What you will do: With pictures left out, retype the lines from the start of the records through the one that contains "Blutergüssen in die".

Material provided:
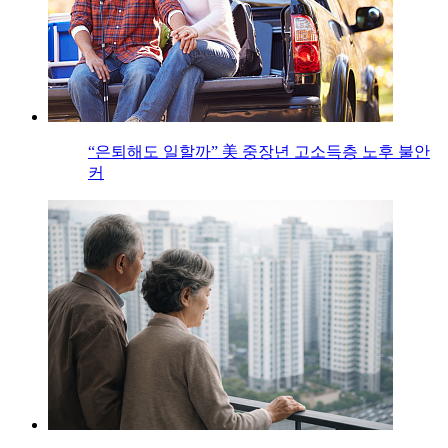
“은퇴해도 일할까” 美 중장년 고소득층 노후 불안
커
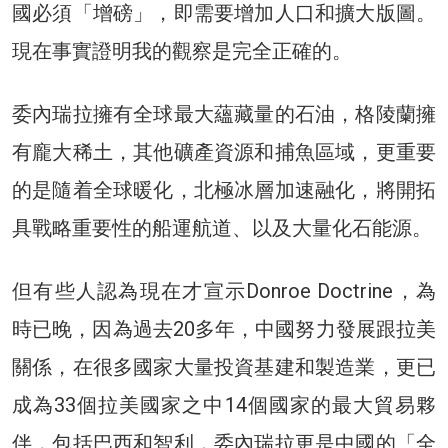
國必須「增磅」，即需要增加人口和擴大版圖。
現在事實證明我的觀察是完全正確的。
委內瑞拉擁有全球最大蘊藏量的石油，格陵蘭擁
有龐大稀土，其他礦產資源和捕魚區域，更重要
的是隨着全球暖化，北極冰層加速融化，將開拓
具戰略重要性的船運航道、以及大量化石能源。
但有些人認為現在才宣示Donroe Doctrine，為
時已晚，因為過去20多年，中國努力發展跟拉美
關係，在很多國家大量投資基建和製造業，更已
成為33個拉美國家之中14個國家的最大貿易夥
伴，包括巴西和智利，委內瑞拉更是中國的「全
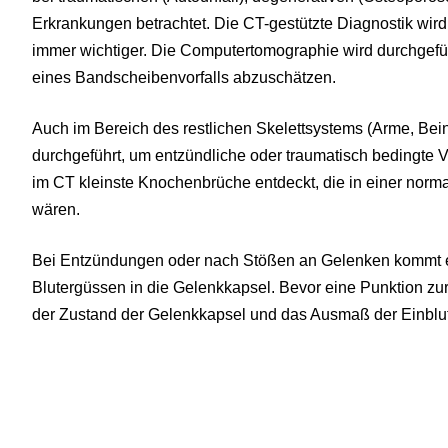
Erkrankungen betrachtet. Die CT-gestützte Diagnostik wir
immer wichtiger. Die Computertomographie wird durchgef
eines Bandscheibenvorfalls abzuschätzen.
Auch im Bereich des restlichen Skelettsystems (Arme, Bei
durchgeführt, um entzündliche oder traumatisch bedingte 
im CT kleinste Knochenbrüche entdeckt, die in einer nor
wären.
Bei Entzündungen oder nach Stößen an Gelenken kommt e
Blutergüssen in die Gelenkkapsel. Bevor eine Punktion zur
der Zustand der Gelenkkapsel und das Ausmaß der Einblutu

Solution:
“은퇴해도 일할까” 美 중장년 고소득층 노후 불안
커
國必須「增磅」，即需要增加人口和擴大版圖。
現在事實證明我的觀察是完全正確的。
委內瑞拉擁有全球最大蘊藏量的石油，格陵蘭擁
有龐大稀土，其他礦產資源和捕魚區域，更重要
的是隨着全球暖化，北極冰層加速融化，將開拓
具戰略重要性的船運航道、以及大量化石能源。
但有些人認為現在才宣示Donroe Doctrine，為
時已晚，因為過去20多年，中國努力發展跟拉美
關係，在很多國家大量投資基建和製造業，更已
成為33個拉美國家之中14個國家的最大貿易夥
伴，包括巴西和智利，委內瑞拉更是中國的「全
Erkrankungen betrachtet. Die CT-gestützte Diagnostik wir
immer wichtiger. Die Computertomographie wird durchgef
eines Bandscheibenvorfalls abzuschätzen.
Auch im Bereich des restlichen Skelettsystems (Arme, Bei
durchgeführt, um entzündliche oder traumatisch bedingte 
im CT kleinste Knochenbrüche entdeckt, die in einer nor
wären.
Bei Entzündungen oder nach Stößen an Gelenken kommt e
Blutergüssen in die Gelenkkapsel. Bevor eine Punktion zur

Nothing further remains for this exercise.